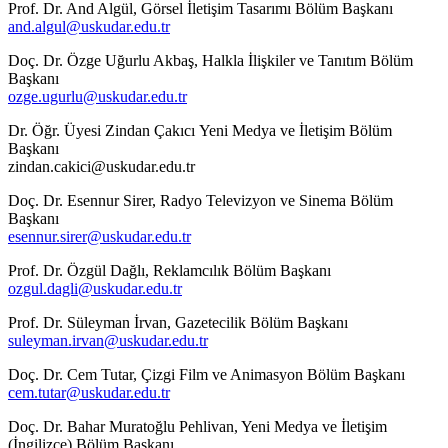
Prof. Dr. And Algül, Görsel İletişim Tasarımı Bölüm Başkanı
and.algul@uskudar.edu.tr
Doç. Dr. Özge Uğurlu Akbaş, Halkla İlişkiler ve Tanıtım Bölüm
Başkanı
ozge.ugurlu@uskudar.edu.tr
Dr. Öğr. Üyesi Zindan Çakıcı Yeni Medya ve İletişim Bölüm
Başkanı
zindan.cakici@uskudar.edu.tr
Doç. Dr. Esennur Sirer, Radyo Televizyon ve Sinema Bölüm
Başkanı
esennur.sirer@uskudar.edu.tr
Prof. Dr. Özgül Dağlı, Reklamcılık Bölüm Başkanı
ozgul.dagli@uskudar.edu.tr
Prof. Dr. Süleyman İrvan, Gazetecilik Bölüm Başkanı
suleyman.irvan@uskudar.edu.tr
Doç. Dr. Cem Tutar, Çizgi Film ve Animasyon Bölüm Başkanı
cem.tutar@uskudar.edu.tr
Doç. Dr. Bahar Muratoğlu Pehlivan, Yeni Medya ve İletişim
(İngilizce) Bölüm Başkanı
####################
### Exercise instructions
The lines from the one holding "Prof. Dr. Süleyman" to the last line of the entries, both included: retype them exactly and give nothing else.

### Task solution
Prof. Dr. Süleyman İrvan, Gazetecilik Bölüm Başkanı
suleyman.irvan@uskudar.edu.tr
Doç. Dr. Cem Tutar, Çizgi Film ve Animasyon Bölüm Başkanı
cem.tutar@uskudar.edu.tr
Doç. Dr. Bahar Muratoğlu Pehlivan, Yeni Medya ve İletişim
(İngilizce) Bölüm Başkanı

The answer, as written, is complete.